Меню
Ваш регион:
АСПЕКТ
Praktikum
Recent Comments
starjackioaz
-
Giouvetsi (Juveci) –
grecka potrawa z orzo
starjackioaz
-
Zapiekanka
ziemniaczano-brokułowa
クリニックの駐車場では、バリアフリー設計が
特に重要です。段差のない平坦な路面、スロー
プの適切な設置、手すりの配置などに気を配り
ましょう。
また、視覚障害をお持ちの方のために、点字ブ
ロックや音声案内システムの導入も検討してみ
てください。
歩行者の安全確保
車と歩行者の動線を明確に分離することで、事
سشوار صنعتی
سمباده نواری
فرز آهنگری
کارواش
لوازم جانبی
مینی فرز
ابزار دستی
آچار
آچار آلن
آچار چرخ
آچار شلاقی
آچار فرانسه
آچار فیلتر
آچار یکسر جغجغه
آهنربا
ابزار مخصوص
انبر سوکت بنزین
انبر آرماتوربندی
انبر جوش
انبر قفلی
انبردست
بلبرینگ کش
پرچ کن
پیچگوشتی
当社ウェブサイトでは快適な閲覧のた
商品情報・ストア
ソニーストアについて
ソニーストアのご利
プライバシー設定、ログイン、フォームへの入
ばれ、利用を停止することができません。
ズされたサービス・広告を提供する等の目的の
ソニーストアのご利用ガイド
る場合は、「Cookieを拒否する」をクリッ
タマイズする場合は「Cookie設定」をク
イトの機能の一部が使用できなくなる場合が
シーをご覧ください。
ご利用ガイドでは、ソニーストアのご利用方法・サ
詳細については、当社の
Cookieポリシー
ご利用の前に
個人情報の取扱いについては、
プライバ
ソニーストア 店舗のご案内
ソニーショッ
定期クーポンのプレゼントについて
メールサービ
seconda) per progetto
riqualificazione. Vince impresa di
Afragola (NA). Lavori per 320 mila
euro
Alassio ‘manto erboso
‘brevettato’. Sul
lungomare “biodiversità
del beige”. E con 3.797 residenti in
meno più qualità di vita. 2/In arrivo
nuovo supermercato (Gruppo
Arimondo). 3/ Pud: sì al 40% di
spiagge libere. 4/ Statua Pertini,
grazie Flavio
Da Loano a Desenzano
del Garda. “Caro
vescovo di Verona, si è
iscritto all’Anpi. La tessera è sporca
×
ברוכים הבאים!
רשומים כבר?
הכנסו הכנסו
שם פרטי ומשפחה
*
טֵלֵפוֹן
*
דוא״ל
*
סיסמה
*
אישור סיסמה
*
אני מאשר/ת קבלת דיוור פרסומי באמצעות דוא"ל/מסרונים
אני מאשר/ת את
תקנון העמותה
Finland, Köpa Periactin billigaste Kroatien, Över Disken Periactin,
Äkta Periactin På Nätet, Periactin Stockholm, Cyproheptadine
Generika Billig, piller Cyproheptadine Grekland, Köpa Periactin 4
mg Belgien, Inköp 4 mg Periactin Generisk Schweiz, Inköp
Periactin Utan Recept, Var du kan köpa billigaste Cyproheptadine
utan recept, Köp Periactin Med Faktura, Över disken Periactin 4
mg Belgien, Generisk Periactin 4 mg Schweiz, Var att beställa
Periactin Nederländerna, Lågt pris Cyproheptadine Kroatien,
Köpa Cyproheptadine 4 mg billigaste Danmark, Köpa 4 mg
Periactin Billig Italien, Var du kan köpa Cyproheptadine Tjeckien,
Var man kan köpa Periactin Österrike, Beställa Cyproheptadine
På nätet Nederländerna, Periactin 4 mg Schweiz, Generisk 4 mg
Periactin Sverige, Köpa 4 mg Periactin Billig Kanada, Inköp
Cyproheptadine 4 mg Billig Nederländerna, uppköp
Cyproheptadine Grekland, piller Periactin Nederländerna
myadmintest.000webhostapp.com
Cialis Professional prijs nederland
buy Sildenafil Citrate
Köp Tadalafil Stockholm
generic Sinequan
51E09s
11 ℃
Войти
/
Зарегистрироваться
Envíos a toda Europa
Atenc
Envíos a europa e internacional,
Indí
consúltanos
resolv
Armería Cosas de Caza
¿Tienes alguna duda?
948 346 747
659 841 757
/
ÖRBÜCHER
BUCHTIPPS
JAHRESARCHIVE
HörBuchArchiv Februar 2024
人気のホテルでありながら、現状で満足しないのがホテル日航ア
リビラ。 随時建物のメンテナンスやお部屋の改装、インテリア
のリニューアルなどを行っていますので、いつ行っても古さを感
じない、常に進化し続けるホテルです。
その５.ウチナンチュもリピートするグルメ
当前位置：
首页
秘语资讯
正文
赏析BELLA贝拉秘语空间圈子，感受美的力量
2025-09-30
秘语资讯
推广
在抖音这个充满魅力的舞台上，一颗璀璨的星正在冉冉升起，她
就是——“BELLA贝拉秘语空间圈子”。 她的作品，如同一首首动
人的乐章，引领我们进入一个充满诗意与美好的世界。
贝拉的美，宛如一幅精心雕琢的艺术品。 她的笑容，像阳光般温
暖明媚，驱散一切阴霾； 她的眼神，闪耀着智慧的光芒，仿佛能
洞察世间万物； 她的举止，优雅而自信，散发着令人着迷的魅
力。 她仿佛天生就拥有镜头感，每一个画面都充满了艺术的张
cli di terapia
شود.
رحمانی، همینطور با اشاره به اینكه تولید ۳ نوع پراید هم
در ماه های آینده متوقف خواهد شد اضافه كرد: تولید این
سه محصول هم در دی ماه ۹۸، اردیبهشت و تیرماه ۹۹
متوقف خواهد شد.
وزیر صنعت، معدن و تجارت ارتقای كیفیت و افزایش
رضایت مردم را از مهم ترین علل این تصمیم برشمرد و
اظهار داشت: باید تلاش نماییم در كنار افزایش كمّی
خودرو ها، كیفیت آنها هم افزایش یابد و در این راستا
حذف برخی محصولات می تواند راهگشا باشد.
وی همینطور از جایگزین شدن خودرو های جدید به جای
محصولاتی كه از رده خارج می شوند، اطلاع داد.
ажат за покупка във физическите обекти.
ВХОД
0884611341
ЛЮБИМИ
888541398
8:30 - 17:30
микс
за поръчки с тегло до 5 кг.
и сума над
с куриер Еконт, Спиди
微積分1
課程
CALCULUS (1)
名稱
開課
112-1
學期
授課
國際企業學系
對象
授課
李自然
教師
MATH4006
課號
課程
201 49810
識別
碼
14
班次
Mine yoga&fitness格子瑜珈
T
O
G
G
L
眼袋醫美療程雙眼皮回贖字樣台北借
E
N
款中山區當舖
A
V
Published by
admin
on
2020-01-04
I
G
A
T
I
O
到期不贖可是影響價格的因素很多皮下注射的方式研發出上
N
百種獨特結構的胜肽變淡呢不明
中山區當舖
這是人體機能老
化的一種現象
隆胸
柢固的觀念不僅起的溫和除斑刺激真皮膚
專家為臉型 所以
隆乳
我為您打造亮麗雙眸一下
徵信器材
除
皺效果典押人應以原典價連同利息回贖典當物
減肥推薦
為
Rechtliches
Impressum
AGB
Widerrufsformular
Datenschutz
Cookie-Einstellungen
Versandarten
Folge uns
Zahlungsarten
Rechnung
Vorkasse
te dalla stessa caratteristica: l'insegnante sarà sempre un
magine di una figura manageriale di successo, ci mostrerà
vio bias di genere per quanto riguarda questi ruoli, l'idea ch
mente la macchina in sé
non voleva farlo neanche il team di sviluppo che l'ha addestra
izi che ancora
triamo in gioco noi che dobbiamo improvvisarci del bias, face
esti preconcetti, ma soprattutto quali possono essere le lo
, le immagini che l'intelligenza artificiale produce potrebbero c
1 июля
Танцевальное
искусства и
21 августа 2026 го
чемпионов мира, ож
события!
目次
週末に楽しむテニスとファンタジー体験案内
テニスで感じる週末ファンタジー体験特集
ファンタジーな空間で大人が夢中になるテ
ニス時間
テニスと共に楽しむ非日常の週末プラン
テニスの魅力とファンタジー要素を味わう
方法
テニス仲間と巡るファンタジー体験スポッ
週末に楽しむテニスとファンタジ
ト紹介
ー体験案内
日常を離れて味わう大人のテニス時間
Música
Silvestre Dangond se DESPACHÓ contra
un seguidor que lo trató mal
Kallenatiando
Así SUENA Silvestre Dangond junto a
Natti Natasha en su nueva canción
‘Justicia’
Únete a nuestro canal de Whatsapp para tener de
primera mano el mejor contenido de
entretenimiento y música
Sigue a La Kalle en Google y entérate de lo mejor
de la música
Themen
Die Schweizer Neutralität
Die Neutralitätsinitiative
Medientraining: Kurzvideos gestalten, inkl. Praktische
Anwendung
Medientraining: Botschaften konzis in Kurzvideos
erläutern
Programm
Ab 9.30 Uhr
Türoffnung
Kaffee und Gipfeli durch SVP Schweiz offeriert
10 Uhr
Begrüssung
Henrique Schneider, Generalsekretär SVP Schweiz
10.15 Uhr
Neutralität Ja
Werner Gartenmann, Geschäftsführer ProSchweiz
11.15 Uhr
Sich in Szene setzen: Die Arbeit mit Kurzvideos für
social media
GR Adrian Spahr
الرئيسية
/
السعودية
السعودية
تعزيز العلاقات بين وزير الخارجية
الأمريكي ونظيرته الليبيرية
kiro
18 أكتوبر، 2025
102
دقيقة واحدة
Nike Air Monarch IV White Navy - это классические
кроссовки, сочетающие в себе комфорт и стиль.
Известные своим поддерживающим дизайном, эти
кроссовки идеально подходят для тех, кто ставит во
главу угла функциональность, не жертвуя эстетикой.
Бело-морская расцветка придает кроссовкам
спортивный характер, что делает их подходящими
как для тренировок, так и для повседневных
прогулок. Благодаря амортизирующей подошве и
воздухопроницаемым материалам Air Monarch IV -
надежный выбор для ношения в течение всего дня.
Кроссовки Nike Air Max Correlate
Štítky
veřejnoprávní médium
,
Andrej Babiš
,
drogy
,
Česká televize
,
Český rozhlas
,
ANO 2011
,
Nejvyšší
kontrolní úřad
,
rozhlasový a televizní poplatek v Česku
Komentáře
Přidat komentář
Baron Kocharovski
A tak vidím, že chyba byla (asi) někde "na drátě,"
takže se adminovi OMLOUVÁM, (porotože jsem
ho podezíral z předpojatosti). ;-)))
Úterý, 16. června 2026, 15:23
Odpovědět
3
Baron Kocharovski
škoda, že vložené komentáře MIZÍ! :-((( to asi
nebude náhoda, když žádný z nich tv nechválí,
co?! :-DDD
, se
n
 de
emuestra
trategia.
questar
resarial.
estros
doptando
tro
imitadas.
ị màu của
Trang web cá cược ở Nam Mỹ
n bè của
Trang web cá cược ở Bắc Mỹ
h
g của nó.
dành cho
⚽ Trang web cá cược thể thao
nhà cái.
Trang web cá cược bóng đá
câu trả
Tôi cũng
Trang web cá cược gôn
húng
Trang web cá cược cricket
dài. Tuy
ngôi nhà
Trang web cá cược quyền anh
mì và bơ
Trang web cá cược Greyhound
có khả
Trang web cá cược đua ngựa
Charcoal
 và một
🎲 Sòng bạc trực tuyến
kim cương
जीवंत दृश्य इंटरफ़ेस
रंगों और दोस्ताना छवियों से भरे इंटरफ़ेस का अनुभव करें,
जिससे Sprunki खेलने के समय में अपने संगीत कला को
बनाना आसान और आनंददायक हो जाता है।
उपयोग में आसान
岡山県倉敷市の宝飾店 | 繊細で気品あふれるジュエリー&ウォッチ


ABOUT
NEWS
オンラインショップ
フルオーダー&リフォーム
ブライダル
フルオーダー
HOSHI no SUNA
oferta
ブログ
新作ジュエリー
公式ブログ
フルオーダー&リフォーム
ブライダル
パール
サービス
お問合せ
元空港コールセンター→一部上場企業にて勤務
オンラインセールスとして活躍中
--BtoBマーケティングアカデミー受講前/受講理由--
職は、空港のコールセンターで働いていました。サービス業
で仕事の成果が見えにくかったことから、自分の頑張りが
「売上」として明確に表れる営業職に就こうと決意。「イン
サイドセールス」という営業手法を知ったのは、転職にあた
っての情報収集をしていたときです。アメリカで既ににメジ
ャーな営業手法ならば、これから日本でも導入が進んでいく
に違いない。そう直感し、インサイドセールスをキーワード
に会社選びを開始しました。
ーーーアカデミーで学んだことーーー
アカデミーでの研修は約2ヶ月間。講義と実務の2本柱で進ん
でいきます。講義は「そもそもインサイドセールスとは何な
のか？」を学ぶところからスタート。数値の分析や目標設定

--------------------------------------------------

_WORK INSTRUCTION:_ Search the data for "همینطور" and list every line in which it occurs.

_THE ANSWER:_
رحمانی، همینطور با اشاره به اینكه تولید ۳ نوع پراید هم
وی همینطور از جایگزین شدن خودرو های جدید به جای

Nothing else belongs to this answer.